Prepare to bake. Preheat the oven to 425°F. Grease a 9 x 5-inch loaf pan. Soak the breadcrumbs in the milk as you make the rest of the meat loaf.
Cook the aromatics. Set a large skillet over medium-high heat. Add the olive oil. When the oil is hot, add the onions and garlic. Cook, stirring occasionally, until the onions are soft and translucent, about 7 minutes. Add the parsley and basil and cook, stirring, until the scent is released, about 1 minute. Take off the heat and let cool.

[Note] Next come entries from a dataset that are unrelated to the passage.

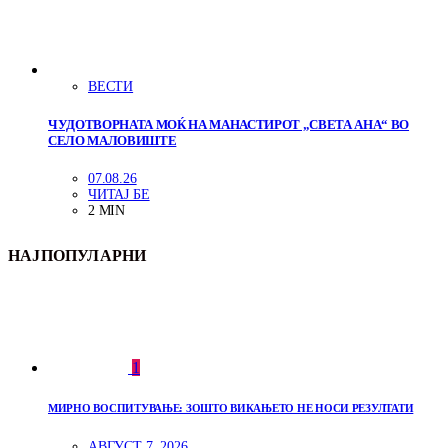
ВЕСТИ
ЧУДОТВОРНАТА МОЌ НА МАНАСТИРОТ „СВЕТА АНА“ ВО
СЕЛО МАЛОВИШТЕ
07.08.26
ЧИТАЈ БЕ
2 MIN
НАЈПОПУЛАРНИ
1
МИРНО ВОСПИТУВАЊЕ: ЗОШТО ВИКАЊЕТО НЕ НОСИ РЕЗУЛТАТИ
АВГУСТ 7, 2026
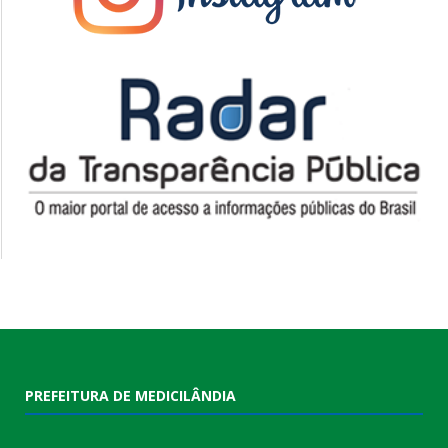
PREFEITURA DE MEDICILÂNDIA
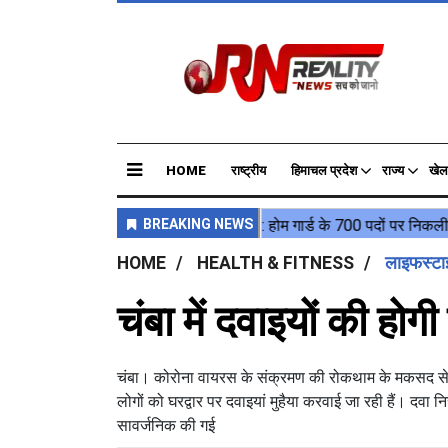
HOME
राष्ट्रीय
हिमाचल प्रदेश
राज्य
खेल
HOME
HEALTH & FITNESS
लाइफस्ट
चंबा में दवाइयों की होग
चंबा। कोरोना वायरस के संक्रमण की रोकथाम के मकसद से कंटेनम
लोगों को घरद्वार पर दवाइयां मुहैया करवाई जा रही हैं। दवा 
सावर्जनिक की गई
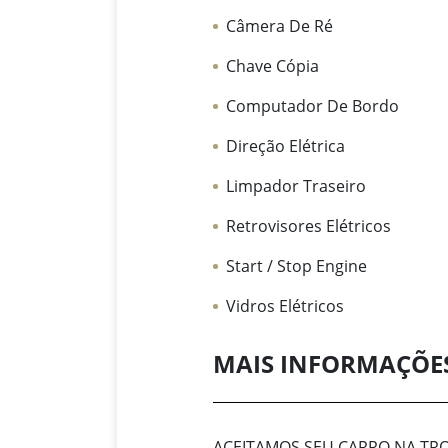
Câmera De Ré
Chave Cópia
Computador De Bordo
Direção Elétrica
Limpador Traseiro
Retrovisores Elétricos
Start / Stop Engine
Vidros Elétricos
MAIS INFORMAÇÕE
ACEITAMOS SEU CARRO NA T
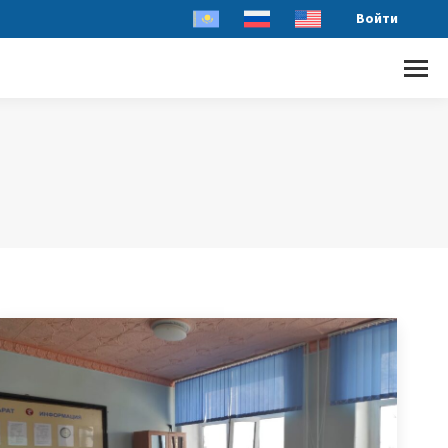
Войти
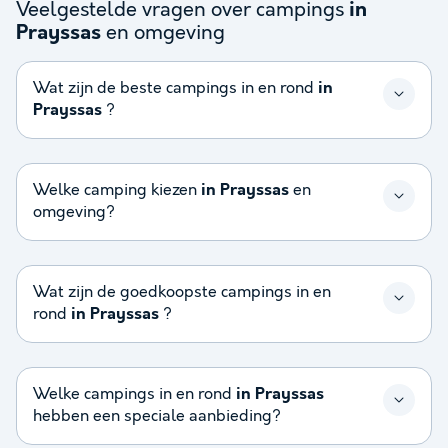
Veelgestelde vragen over campings
in
en omgeving
Prayssas
Wat zijn de beste campings in en rond
in
Prayssas
?
Welke camping kiezen
in Prayssas
en
omgeving?
Wat zijn de goedkoopste campings in en
rond
in Prayssas
?
Welke campings in en rond
in Prayssas
hebben een speciale aanbieding?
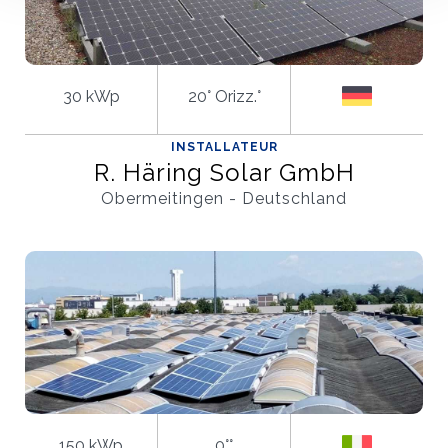
30 kWp
20° Orizz.°
INSTALLATEUR
R. Häring Solar GmbH
Obermeitingen - Deutschland
WIE GEHT'S?*
Installateur
Designer
EPC
150 kWp
0°°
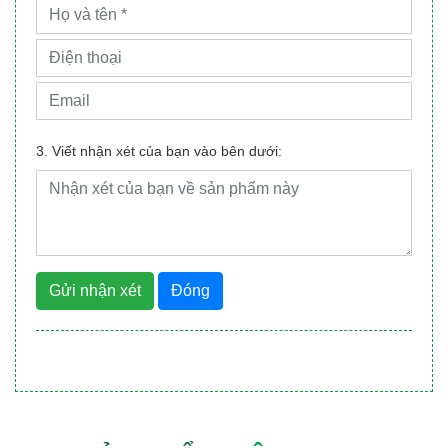
3. Viết nhận xét của bạn vào bên dưới:
Gửi nhận xét
Đóng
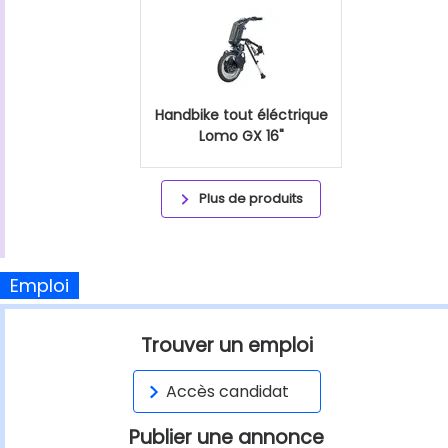
Handbike tout éléctrique
Lomo GX 16"
Plus de produits
Emploi
Trouver un emploi
Accès candidat
Publier une annonce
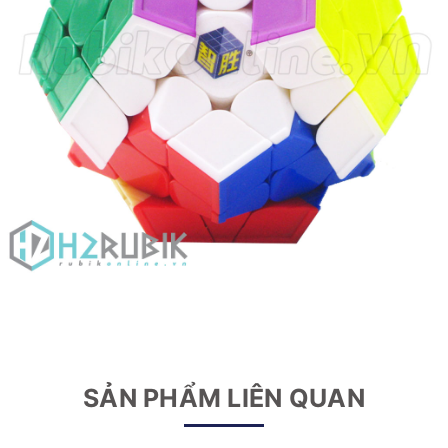
SẢN PHẨM LIÊN QUAN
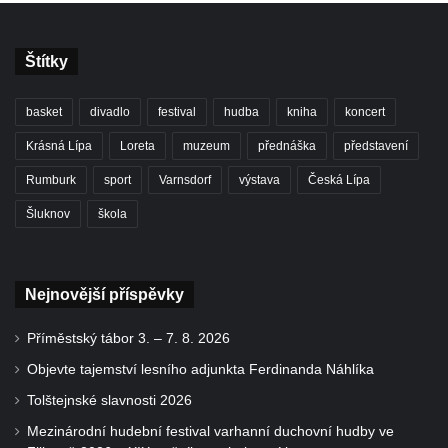
Štítky
basket
divadlo
festival
hudba
kniha
koncert
Krásná Lípa
Loreta
muzeum
přednáška
představení
Rumburk
sport
Varnsdorf
výstava
Česká Lípa
Šluknov
škola
Nejnovější příspěvky
Příměstský tábor 3. – 7. 8. 2026
Objevte tajemství lesního adjunkta Ferdinanda Náhlíka
Tolštejnské slavnosti 2026
Mezinárodní hudební festival varhanní duchovní hudby ve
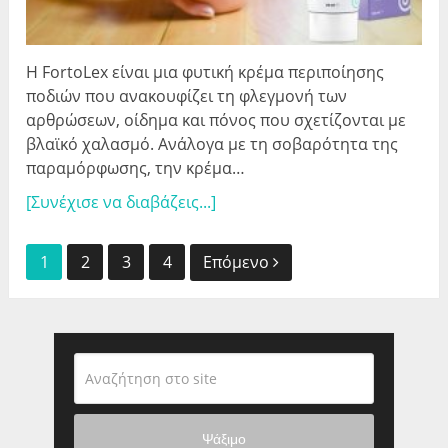
Η FortoLex είναι μια φυτική κρέμα περιποίησης
ποδιών που ανακουφίζει τη φλεγμονή των
αρθρώσεων, οίδημα και πόνος που σχετίζονται με
βλαϊκό χαλασμό. Ανάλογα με τη σοβαρότητα της
παραμόρφωσης, την κρέμα…
[Συνέχισε να διαβάζεις...]
Πλοήγηση
1
2
3
4
Επόμενο
αναρτήσεων
Ψάξιμο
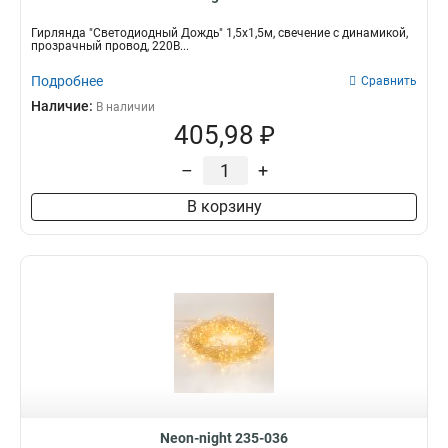
Гирлянда "Светодиодный Дождь" 1,5х1,5м, свечение с динамикой,
прозрачный провод, 220В...
Подробнее
Сравнить
Наличие:
В наличии
405,98 ₽
–
+
В корзину
Neon-night 235-036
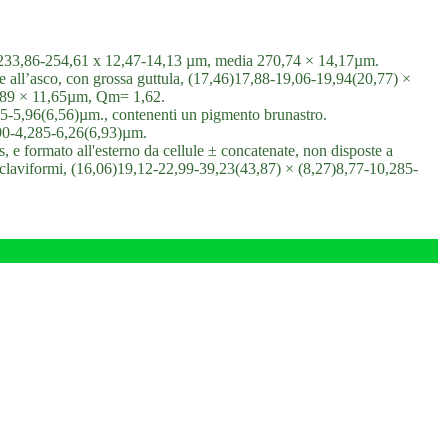
ca, 233,86-254,61 x 12,47-14,13 µm, media 270,74 × 14,17µm.
riate all’asco, con grossa guttula, (17,46)17,88-19,06-19,94(20,77) ×
,89 × 11,65µm, Qm= 1,62.
845-5,96(6,56)µm., contenenti un pigmento brunastro.
2,90-4,285-6,26(6,93)µm.
s, e formato all'esterno da cellule ± concatenate, non disposte a
mi claviformi, (16,06)19,12-22,99-39,23(43,87) × (8,27)8,77-10,285-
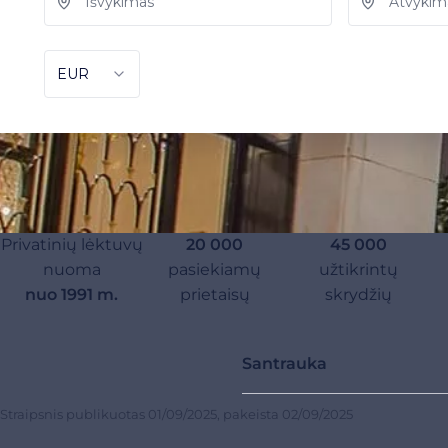
Privatinių lėktuvų
20 000
45 000
nuoma
pasiekiamų
užtikrintų
nuo 1991 m.
prietaisų
skrydžių
Santrauka
Straipsnis publikuotas
01/09/2025
, pakeista
02/09/2025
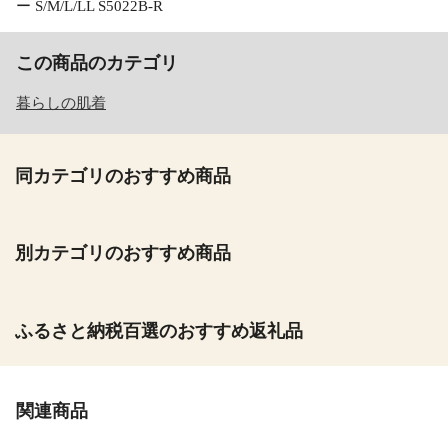
ー S/M/L/LL S5022B-R
この商品のカテゴリ
暮らしの肌着
同カテゴリのおすすめ商品
別カテゴリのおすすめ商品
ふるさと納税百選のおすすめ返礼品
関連商品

Make the meat loaf. Put the pork and beef into a large bowl, gently breaking the meat into smaller parts. Add the milk-soaked breadcrumbs, the onion mixture, eggs, fish sauce, mustard, and salt. Mix everything together gently. If you mix the meat loaf too hard, and too thoroughly, it will be tough. Mix only until all the ingredients are mixed together and then stop. Turn over the meat loaf mixture to make sure there aren’t ingredients hiding at the bottom and if there are, mix them in. Put the mixture into the loaf pan. Brush the top of the meat loaf with the ketchup.
Bake the meat loaf. Bake until the meat loaf has reached an internal temperature of 155°F, 45 minutes to 1 hour. Cool for 15 minutes before serving.